Quota increases are proposed for next year for some Baltic stocks, including both western and eastern plaice and western Baltic cod, but reductions are proposed for some stocks, including western herring. The EU Commission’s proposals also include increases in Gulf of Riga herring and Main Basin salmon quotas. Reductions are recommended for the remaining stocks covered by the proposal.
According to the Commission, the proposals are based on ICES advice and follow the multi-annual management plan adopted in 206. Where complete scientific advice is available, seven out of eight catch limits are set in line with the principle of maximum sustainable yield, and these cover 95% of fish landings in volume terms.
‘We are proposing a balanced package that will ensure sustainable fisheries in the Baltic Sea. The good news is that important quotas for Western Baltic cod can be increased, after several years of hardship for the fishermen,’ said Commissioner for Environment, Fisheries and Maritime Affairs Karmenu Vella.
‘The sacrifices are paying off as the stock is recovering. As per usual, the picture is mixed, as this year we will have to reduce the quotas for western herring in order to make sure that it is soon in a better state.’
He added that further action remains necessary to ensure all stocks grow to levels that allow for sustainable exploitation. The Council is now due to examine the Commission’s proposal, and European Ministers for Fisheries aim at adopting it during their 15-16th October meeting.
The two plaice stocks in the Baltic Sea continue to grow in strength and the Commission is proposing a 43% lift in plaice quotas.
Western cod up, eastern cod down
The Commission is proposing a 31% increase in the quota for western Baltic cod, recognising this as a vital species for small-scale fishermen and the stock is growing strongly. Alongside this, the proposal is also for a year-round recreational bag limit of five fish.
While western cod looks strong, the advice is that eastern Baltic cod remains weak and the proposal is for a 15% quota reduction next year.

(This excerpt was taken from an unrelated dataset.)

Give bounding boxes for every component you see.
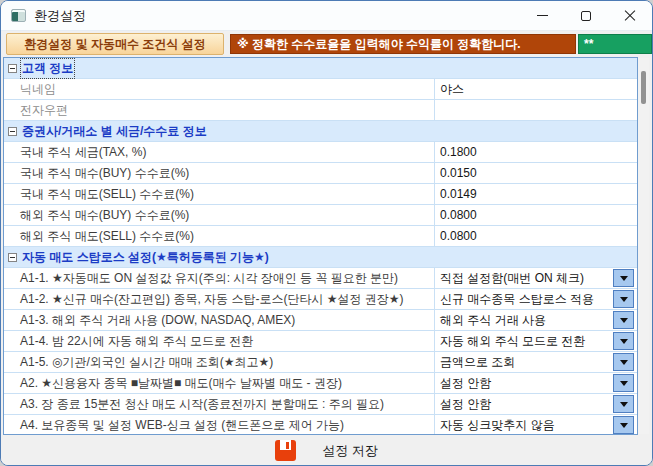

The largest proposed reduction is to cut the western herring quota by 63% as the stock is judged to be outside safe biological limits. According to ICES, the problem is not reduced stock size, but a need for the stock to grow, allowing higher recruitment and to avoid the risk of stock collapse.
The Commission also proposes reducing central herring by 26%, following the plan that was agreed by Member States and the European Parliament, along with a 7% cut in Gulf of Bothnia herring and a 9% increase in Riga herring.
Possible measures concerning European eel will be addressed by the Commission in its proposal for fishing opportunities in the Atlantic and the North Sea, which will be adopted later this year.